As silly as it sounds, mindful eating seriously works when it comes to losing weight. A March 2018 review of weight loss and mindful eating studies found that all participants — all — lost weight while eating mindfully. In several of the studies, patients told researchers they were still losing weight after the study had finished.

“Increased mindful eating has been shown to help participants gain awareness of their bodies, be more in tune to hunger and satiety, recognize external cues to eat, gain self compassion, decrease food cravings, decrease problematic eating, and decrease reward-driven eating,” the researchers wrote.

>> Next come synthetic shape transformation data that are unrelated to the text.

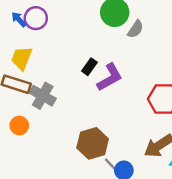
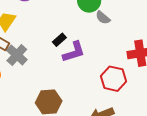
gray semicircle: (135, 29) -> (103, 18), turned 84

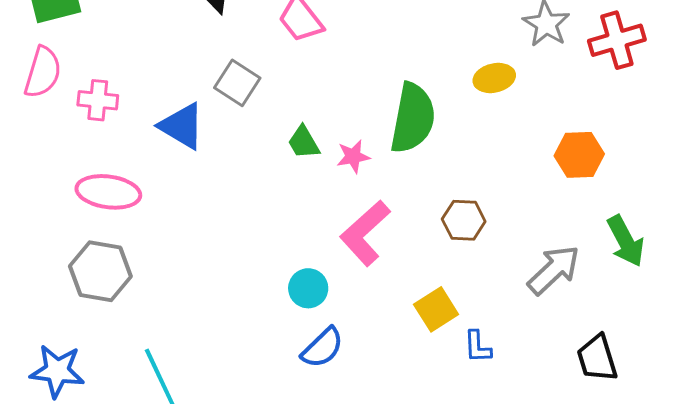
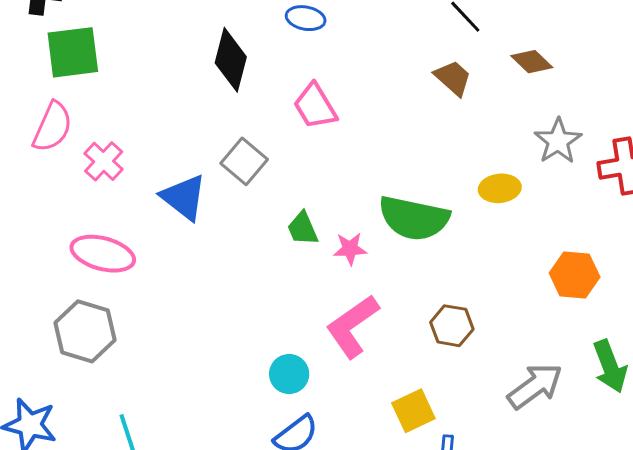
pink cross: (98, 100) -> (104, 161), turned 30
green semicircle: (413, 118) -> (414, 218), turned 84

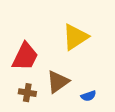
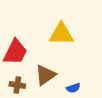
yellow triangle: (75, 37) -> (61, 34), turned 32

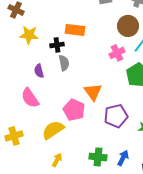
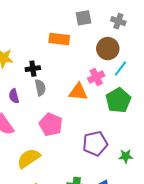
orange rectangle: (75, 30) -> (59, 39), moved
orange triangle: (93, 92) -> (78, 92), moved, turned -48
pink pentagon: (74, 110) -> (51, 125), moved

Besser echoes these sentiments. “Eat mindfully,” she says. “Don’t eat while you’re running around town doing stuff, because then you don’t know you’ve eaten and you’re still going to be hungry because your mind isn’t paying attention. When you are eating, eat, just eat! Don’t play video games, don’t watch TV, don’t chat with your friends, don’t text, don’t drive, don’t shop — eat. You will eat less, get full more quickly, and you’ll feel satisfied because you’re aware of what you’re eating. Eat with awareness. Don’t just, as the kids would say, scarf it down. Eat with awareness. Be aware of the taste, the texture, the color, the smell — all of that helps.”

3. Avoid processed foods.

“The one common denominator between every single diet that has been successful — some say have fiber, some say have protein, some say avoid carbs, some say avoid fats — the one common denominator between all of these diets when they’re successful is there are no processed foods,” Nancy P. Rahnama MD, told “There isn’t one diet that fits all. Everybody is on some different type of a plan. The variables that would determine what [plan] is right for them is their lifestyle, their genetics, the things that are important to them, the things they know they can’t live without. And it’s all about finding out what works for them. So if it works for them, then it’s good — but no one should recommend processed foods.”

OK, OK, so we all probably knew that processed foods were a no-no. So how can you cut them out of your diet? Start slowly. Think of this step as part of the “lifestyle change” Besser described. Reducing your intake of processed foods becomes easier when you don’t have them around the house. Nixing them from your shopping cart, bringing fresh fruit to work instead of a bag of chips, and replacing sugary soda with water are simple ways to start small.